Khaptad Chhededaha (खप्तड छेडेदह गाउँपालिका) is a newly formed rural municipality in Bajura District in the Sudurpashchim Province of Nepal. It was formed in March, 2017 in line with the Constitution of Nepal 2015 as per the requirement of Ministry of Federal Affairs and General Administration. The name of this municipality is originated after the name famous taal and khaptad NP of this area Chhededha Taal.

==History==
It is formed by merging previous VDCs named Kanda, Jayabageshwari, Gudukhati, Atichaur and Dogadi.

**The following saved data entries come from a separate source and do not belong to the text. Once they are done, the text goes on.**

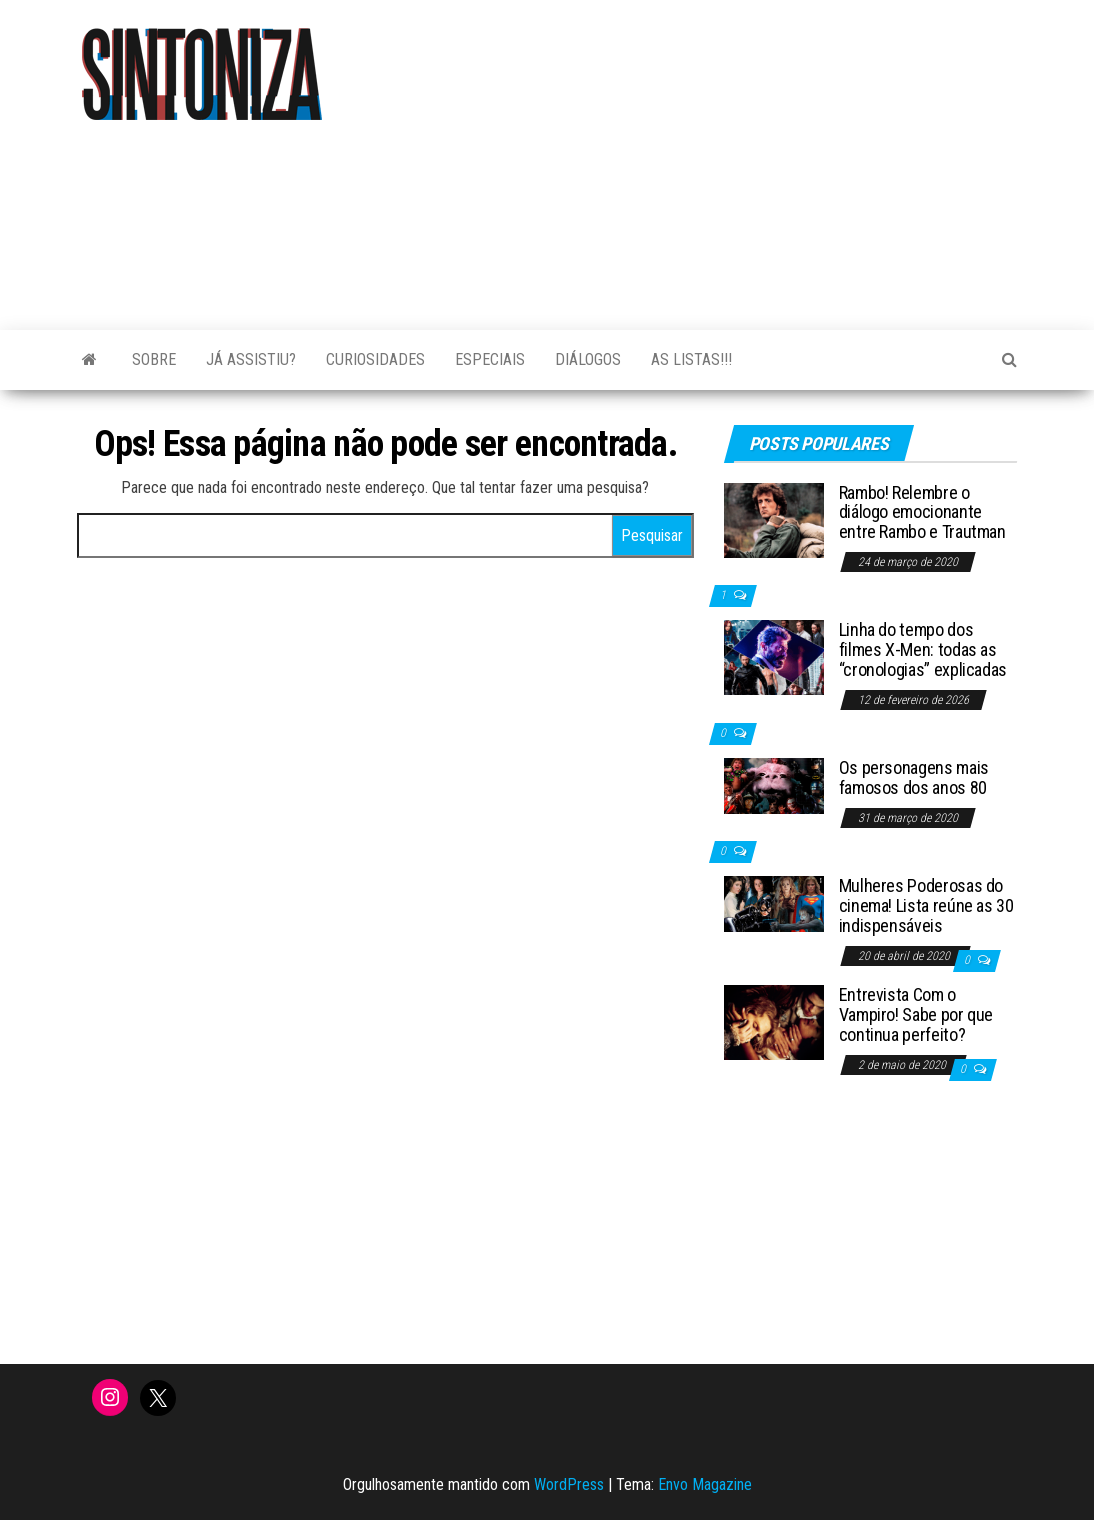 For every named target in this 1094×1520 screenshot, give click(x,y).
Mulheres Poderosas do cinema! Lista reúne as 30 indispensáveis (926, 905)
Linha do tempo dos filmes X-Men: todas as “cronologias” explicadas (923, 649)
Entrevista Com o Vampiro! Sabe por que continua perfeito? (916, 1014)
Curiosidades (375, 359)
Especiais (490, 359)
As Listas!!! (691, 359)
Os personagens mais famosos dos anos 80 (914, 777)
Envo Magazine (705, 1484)
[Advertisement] (746, 155)
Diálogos (588, 359)
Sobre (154, 359)
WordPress (569, 1484)
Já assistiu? (251, 359)
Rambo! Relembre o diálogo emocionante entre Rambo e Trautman (922, 512) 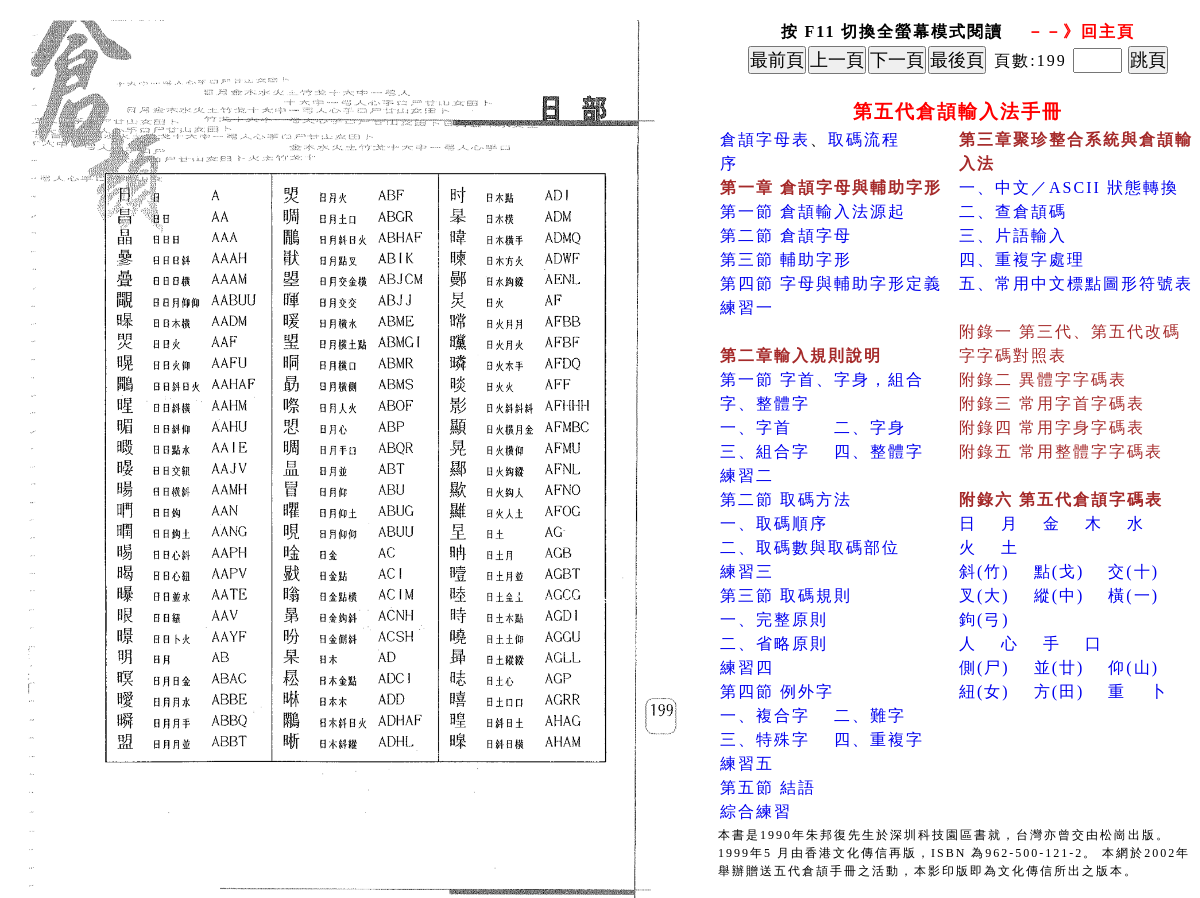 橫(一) (1133, 595)
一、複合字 (765, 715)
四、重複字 (879, 739)
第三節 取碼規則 (786, 595)
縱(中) (1059, 595)
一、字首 (756, 427)
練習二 (747, 475)
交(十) (1133, 571)
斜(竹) (984, 571)
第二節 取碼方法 (786, 499)
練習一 (747, 307)
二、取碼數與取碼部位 (810, 547)
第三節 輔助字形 (786, 259)
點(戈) (1059, 571)
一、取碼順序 (774, 523)
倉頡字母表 (765, 139)
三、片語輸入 (1013, 235)
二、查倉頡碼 (1013, 211)
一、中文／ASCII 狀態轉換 (1069, 187)
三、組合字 (765, 451)
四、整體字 (879, 451)
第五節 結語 (768, 787)
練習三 (747, 571)
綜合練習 (756, 811)
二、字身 (870, 427)
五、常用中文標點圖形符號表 (1076, 283)
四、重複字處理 (1022, 259)
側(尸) (984, 667)
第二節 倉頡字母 (786, 235)
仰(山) (1133, 667)
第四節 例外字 (777, 691)
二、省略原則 (774, 643)
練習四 (747, 667)
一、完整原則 (774, 619)
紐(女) (984, 691)
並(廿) (1059, 667)
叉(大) (984, 595)
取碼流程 (864, 139)
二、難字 (870, 715)
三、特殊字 (765, 739)
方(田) (1059, 691)
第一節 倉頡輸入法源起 (813, 211)
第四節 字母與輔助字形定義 (831, 283)
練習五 (747, 763)
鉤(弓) (984, 619)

Khaptad Chhededaha Rural Municipality has an area of 135.08 km2 and the population of this municipality is 18,575. It is the biggest rural municipality in terms of population and fourth biggest on the basis of area. It is divided into seven wards and the headquarter of this newly formed rural municipality is at Dogadi.

==Demographics==
At the time of the 2011 Nepal census, Khaptad Chhededaha Rural Municipality had a population of 18,741. Of these, 99.9% spoke Nepali and 0.1% other languages as their first language.

In terms of ethnicity/caste, 73.4% were Chhetri, 8.2% Kami, 3.7% Sarki, 3.3% Sanyasi/Dasnami, 2.8% Damai/Dholi, 2.6% Thakuri, 1.6% Hill Brahmin, 1.4% other Dalit, 1.4% Badi, 0.7% Tharu, 0.3% Lohar, 0.3% Kumal, 0.1% other Terai and 0.2% others.

In terms of religion, 99.8% were Hindu, 0.1% Buddhist and 0.1% others.

In terms of literacy, 49.0% could read and write, 1.9% could only read and 49.1% could neither read nor write.